Publié le par Yves-André Samère

Luc Chatel a été ministre de l’Éducation nationale. Il a donc toutes les excuses pour parler le français comme une vache espagnole.

Ce matin, on l’a entendu, sur France Inter, citer l’expression regarder par le petit bout de la lorgnette, afin de railler les gens à courte vue. Très amusant. Chatel n’est pas près de décrocher son CAP d’astronome ! Lorgnette, c’est le mot un peu désuet, que vous n’entendrez guère dans les cours de récréation, pour désigner la lunette astronomique (à ne pas confondre avec le télescope, qui fonctionne autrement). Cet instrument comporte donc au minimum deux lentilles grossissantes : une grosse, placée à l’avant, qui est l’objectif, et une petite, placée à l’arrière, qui est l’oculaire. La grosse doit avoir une longue focale, et la petite, une courte.

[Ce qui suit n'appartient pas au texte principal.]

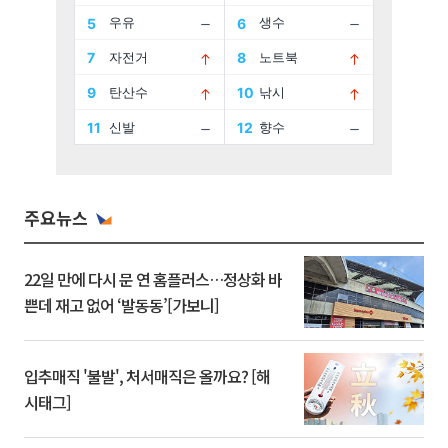
주요뉴스
22일 만에 다시 문 연 홈플러스…정상화 바
쁜데 재고 없어 ‘발동동’[가보니]
입추매직 '불발', 처서매직은 올까요? [해
시태그]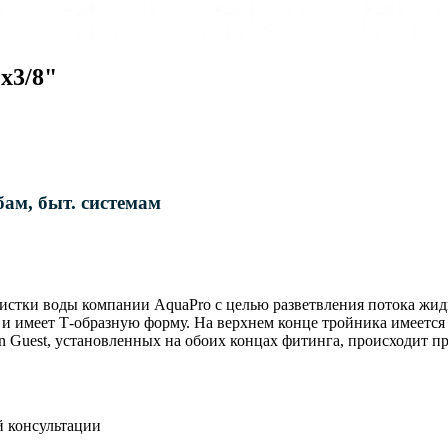
х3/8"
ам, быт. системам
истки воды компании AquaPro с целью разветвления потока жид
 и имеет Т-образную форму. На верхнем конце тройника имеется
n Guest, установленных на обоих концах фитинга, происходит пр
й консультации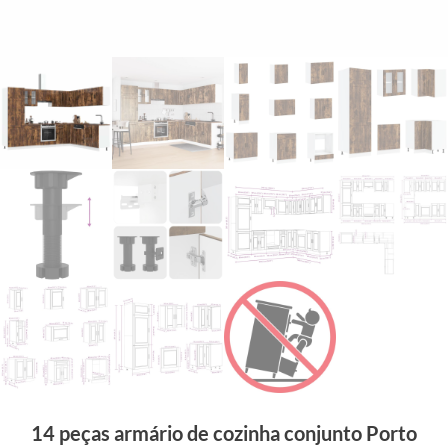
14 peças armário de cozinha conjunto Porto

Il est donc clair que, si on veut observer un paysage lointain, c’est à l’oculaire qu’on doit coller son œil, et le vocabulaire l’indique, puisque oculaire vient d’un mot latin désignant l’œil. Si vous collez votre œil à l’autre bout – le gros bout – la vue ne sera pas grossie, mais réduite, au contraire.

Et donc, le mauvais usage de la lorgnette, c’est d’y regarder par le gros bout. Ainsi, Luc Chatel, ancien ministre responsable de l’éducation des petits Hexagonaux, s’est planté (le doigt dans l’œil ?).

NB : mon titre vient de chez Jonathan Swift. Mais ça, tout le monde l’avait compris.